Alger County farms facing impact of a mostly dry summer
The season had around three inches less of rain than normal, affecting the growth of plants and crops
CHATHAM, Mich. (WLUC) - At Rock River Farm in Chatham, a normal summer in terms of rain is around 18 to 18.5 inches for its perennial and annual flowers. This year, though, the area got around three inches less.
Owner Rowan Bunce says the annuals needed more watering, while the perennials responded well to the conditions.
“Perennials seem to weather the dry weather a little bit better,” Bunce explained. “They have deeper root systems, and they don’t require as much water because they have had years to grow in.”
The dry season made a lot of the flowers grow quicker. Luckily for Bunce, he has a diverse group of plants to sell, including dry ones used to make bouquets and wreaths.
As a result of the drought, he says there may be a change as to what is planted and when.

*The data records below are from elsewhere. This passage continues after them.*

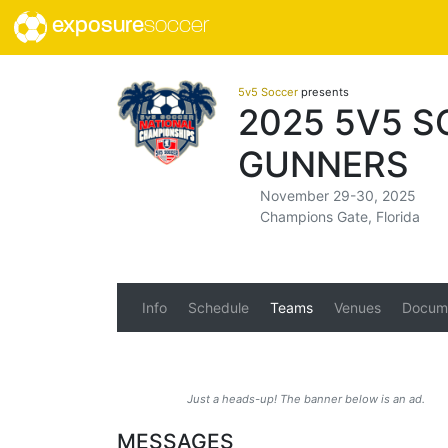
exposure
soccer
5v5 Soccer
presents
2025 5V5 
GUNNERS
November 29-30, 2025
Champions Gate, Florida
Info
Schedule
Teams
Venues
Docum
Just a heads-up! The banner below is an ad.
MESSAGES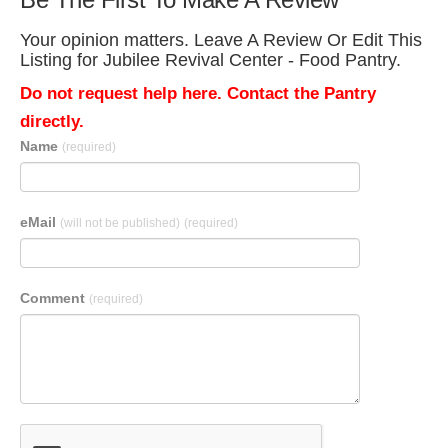
Your opinion matters. Leave A Review Or Edit This
Listing for Jubilee Revival Center - Food Pantry.
Do not request help here. Contact the Pantry
directly.
Name
(required)
eMail
(will not be published)
(required)
Comment
(required)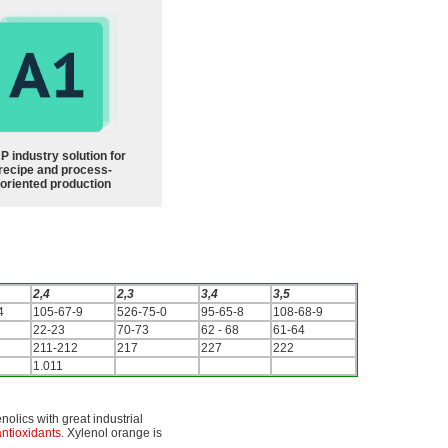
P industry solution for
recipe and process-
oriented production
2,4
2,3
3,4
3,5
4
105-67-9
526-75-0
95-65-8
108-68-9
22-23
70-73
62 - 68
61-64
211-212
217
227
222
1.011
nolics with great industrial
antioxidants
. Xylenol orange is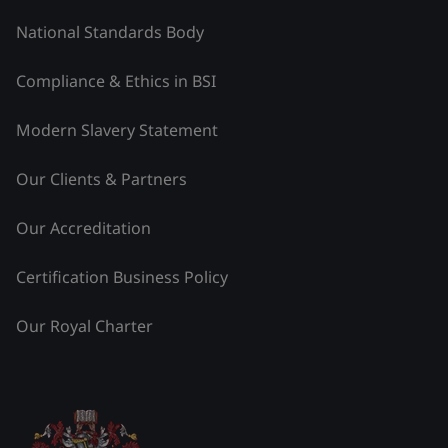
National Standards Body
Compliance & Ethics in BSI
Modern Slavery Statement
Our Clients & Partners
Our Accreditation
Certification Business Policy
Our Royal Charter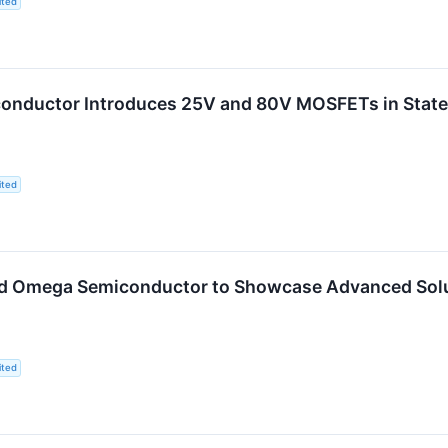
ited
nductor Introduces 25V and 80V MOSFETs in State-o
ited
d Omega Semiconductor to Showcase Advanced Soluti
ited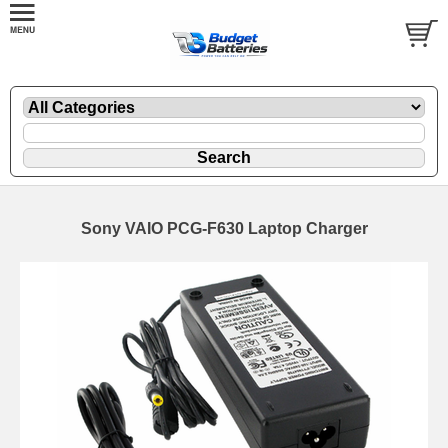
Sony VAIO PCG-F630 Laptop Charger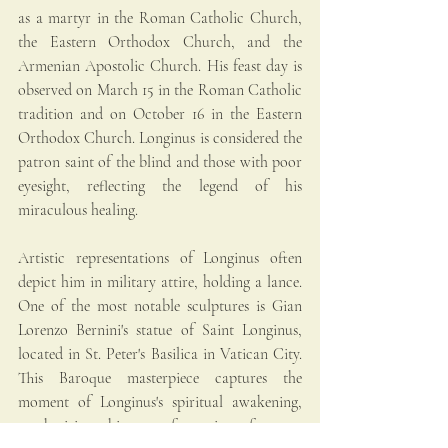
as a martyr in the Roman Catholic Church, 
the Eastern Orthodox Church, and the 
Armenian Apostolic Church. His feast day is 
observed on March 15 in the Roman Catholic 
tradition and on October 16 in the Eastern 
Orthodox Church. Longinus is considered the 
patron saint of the blind and those with poor 
eyesight, reflecting the legend of his 
miraculous healing.
Artistic representations of Longinus often 
depict him in military attire, holding a lance. 
One of the most notable sculptures is Gian 
Lorenzo Bernini's statue of Saint Longinus, 
located in St. Peter's Basilica in Vatican City. 
This Baroque masterpiece captures the 
moment of Longinus's spiritual awakening, 
emphasizing his transformation from a 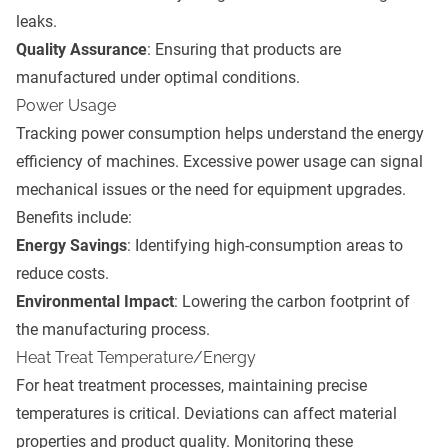
leaks.
Quality Assurance
: Ensuring that products are
manufactured under optimal conditions.
Power Usage
Tracking power consumption helps understand the energy
efficiency of machines. Excessive power usage can signal
mechanical issues or the need for equipment upgrades.
Benefits include:
Energy Savings
: Identifying high-consumption areas to
reduce costs.
Environmental Impact
: Lowering the carbon footprint of
the manufacturing process.
Heat Treat Temperature/Energy
For heat treatment processes, maintaining precise
temperatures is critical. Deviations can affect material
properties and product quality. Monitoring these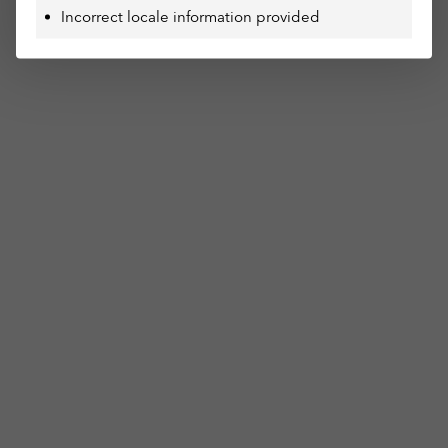
Incorrect locale information provided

“Things that we wouldn’t plant out as early as normal, we are planting out earlier because it’s so hot and so dry that they can handle it,” Bunce said.
Just up the road is the Michigan State University Research Farm. And while its fall harvest season is moving along, the farm’s manager, Paul Naasz, says the dry summer caused a reduced yield in pasture and hay.
“Our hay crops are low,” said Naasz. “They don’t like the hot and dry weather. So, we’re finding ourselves right now, for the winter feeding period, a little short on hay. We may have to look at purchasing some hay in the spring.”
The produce at the MSU North Farm is well irrigated and the low yields will have little impact on the prices of beef.
“The yields’ reductions that we’re going to see is going to have very little impact on the price to the consumer,” Naasz stated. “It’s all the other stuff going on in the world right now that is keeping those prices up.”
The timing of the limited rain helped both farms during the summer, and they hope to have an extended season for plants and crops next year.